The charity’s managing director Alistair Robertson branded the announcements “devastating”, adding: “In the wake of the worst public health crisis in a generation, denying the people of Scotland access to venues that benefit their physical and mental health and wellbeing, while allowing access to venues such as pubs and cinemas, defies belief.
“We firmly believe a person is at far lower risk of contracting Covid-19 while keeping fit safely in one of our venues than they would be when in, for example, a pub, where we have clearly seen from our neighbours in England that physical distancing is not observed for long.
“This decision is also a catastrophic financial blow to the industry, particularly for those in the leisure trust sector, who were already facing significant financial difficulties.
“I am extremely concerned about the survival of the leisure trust sector across Scotland, where over 20,000 people and over 2,000 facilities are at risk.
“The delay in a decision on reopening for this industry will inevitably see trusts cease to operate, to the huge detriment of the communities they serve.”
Mr Robertson also accused the government of a “lack of understanding” of the lengths the industry has gone to in order to make venues safe.
Measures include reducing capacity at centres, adjusting layouts for physical distancing, spacing-out equipment and implementing stringent cleaning processes.
His frustrations are shared by Kathryn Evans, the chief executive of Moray Sports Centre, which opened in Elgin last year.
She said the complex had already made changes to try and be ready to open when given approval, but warned the lack of a timeline for indoor gyms to resume trading again was making it impossible to properly plan for when the treadmills might be turning again.
Ms Evans said: “We understand the caution level, but we’re seeing pubs reopening when physical distancing isn’t being completely complied with.
“The perception from the public could now be that the pub is a safer environment than a gym because they’ve been allowed to open first, while we are still waiting.
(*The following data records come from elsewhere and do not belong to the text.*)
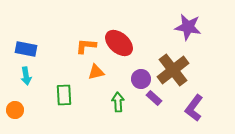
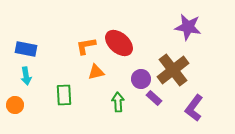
orange L-shape: rotated 15 degrees counterclockwise
orange circle: moved 5 px up
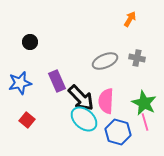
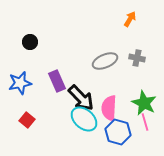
pink semicircle: moved 3 px right, 7 px down
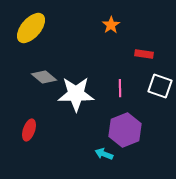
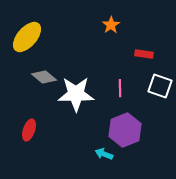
yellow ellipse: moved 4 px left, 9 px down
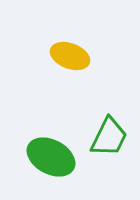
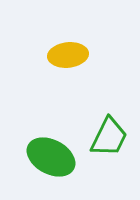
yellow ellipse: moved 2 px left, 1 px up; rotated 27 degrees counterclockwise
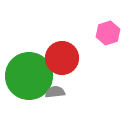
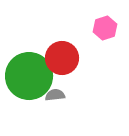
pink hexagon: moved 3 px left, 5 px up
gray semicircle: moved 3 px down
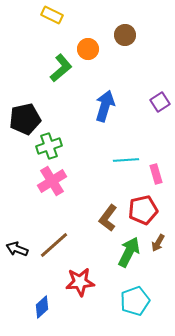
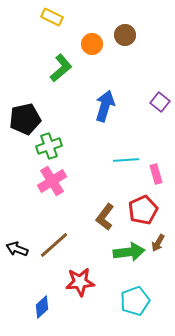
yellow rectangle: moved 2 px down
orange circle: moved 4 px right, 5 px up
purple square: rotated 18 degrees counterclockwise
red pentagon: rotated 12 degrees counterclockwise
brown L-shape: moved 3 px left, 1 px up
green arrow: rotated 56 degrees clockwise
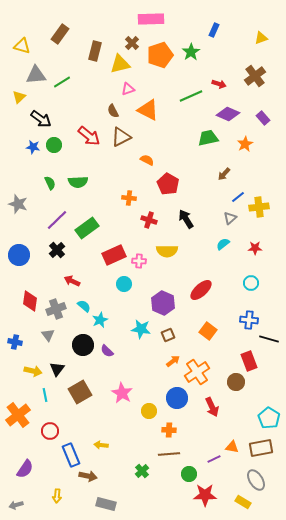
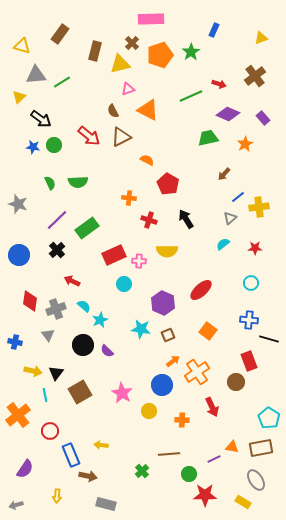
black triangle at (57, 369): moved 1 px left, 4 px down
blue circle at (177, 398): moved 15 px left, 13 px up
orange cross at (169, 430): moved 13 px right, 10 px up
“We’re working very hard to try and undo that.
“We’ve made changes to restrict movements and we’re still not allowed to reopen. The waiting is the most frustrating thing.
“We haven’t even got a timeline for when we might be able to reopen, so we don’t know what the rules will be at that time, nor what will be asked of us then.”
High Life Highland – which runs leisure facilities in the north – had also been hopeful of a green light to reopen.
Chief executive Steve Walsh said: “Given the importance of physical and mental health and wellbeing as people across the Highlands move out of lockdown, my team and I had been hopeful that we’d have received some news from the first minister with regards to opening leisure centres and swimming pools.
“However, from the briefing it is clear these locations look unlikely to open before the end of the month.”
The Highland charity is introducing new booking systems to limit numbers at venues and will monitor staff temperatures.
First Minister Nicola Sturgeon yesterday told The P&J she had “not forgotten” about gyms and swimming pools and added that her “heart breaks” for businesses which have not reopened.
“This is not about an order of priority, it is about trying to work through this as rationally as we can, recognising the different risks associated not just with the different settings but with the different behaviours in those settings,” Ms Sturgeon said.
“This is devastating for everybody and my heart breaks for every business that isn’t open and doesn’t have a date to open.
“It is not because we don’t want gyms to open, but it is because we have to do this as carefully and rationally as we can and there will always be apparent anomalies.”
National Clinical Director Professor Jason Leitch said concerns around gyms were around the crowds of people exercising inside, as well as issues around ventilation and transmission of the virus on surfaces.